Collected data

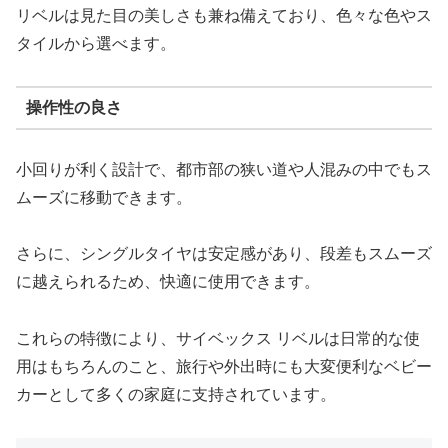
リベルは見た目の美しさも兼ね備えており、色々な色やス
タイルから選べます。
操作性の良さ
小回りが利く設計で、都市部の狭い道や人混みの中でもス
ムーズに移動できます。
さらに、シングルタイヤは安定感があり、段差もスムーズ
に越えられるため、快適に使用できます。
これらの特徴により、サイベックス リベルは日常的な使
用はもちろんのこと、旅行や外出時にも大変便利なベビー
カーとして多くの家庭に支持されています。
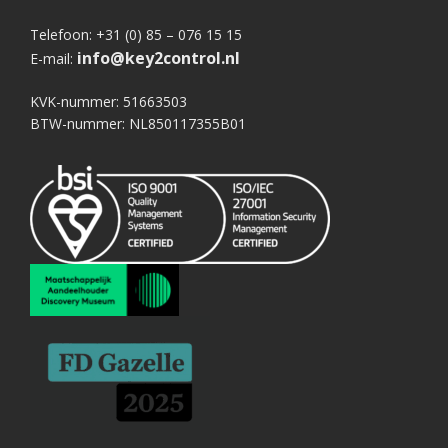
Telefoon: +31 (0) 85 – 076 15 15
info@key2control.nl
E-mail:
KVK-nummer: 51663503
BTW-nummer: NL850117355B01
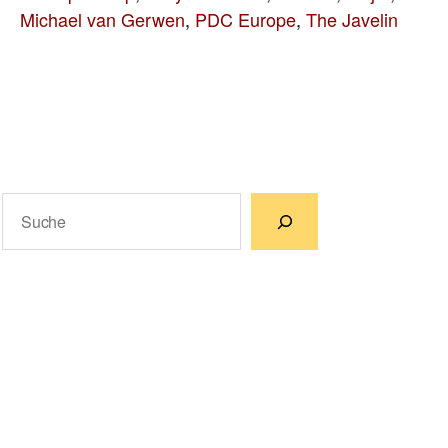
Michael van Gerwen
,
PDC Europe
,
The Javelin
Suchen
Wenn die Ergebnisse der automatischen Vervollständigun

**WORK TASK**
Wherever the word "nummer" appears in a line of the data, copy that line.

**ANSWER TO THE EXERCISE**
KVK-nummer: 51663503
BTW-nummer: NL850117355B01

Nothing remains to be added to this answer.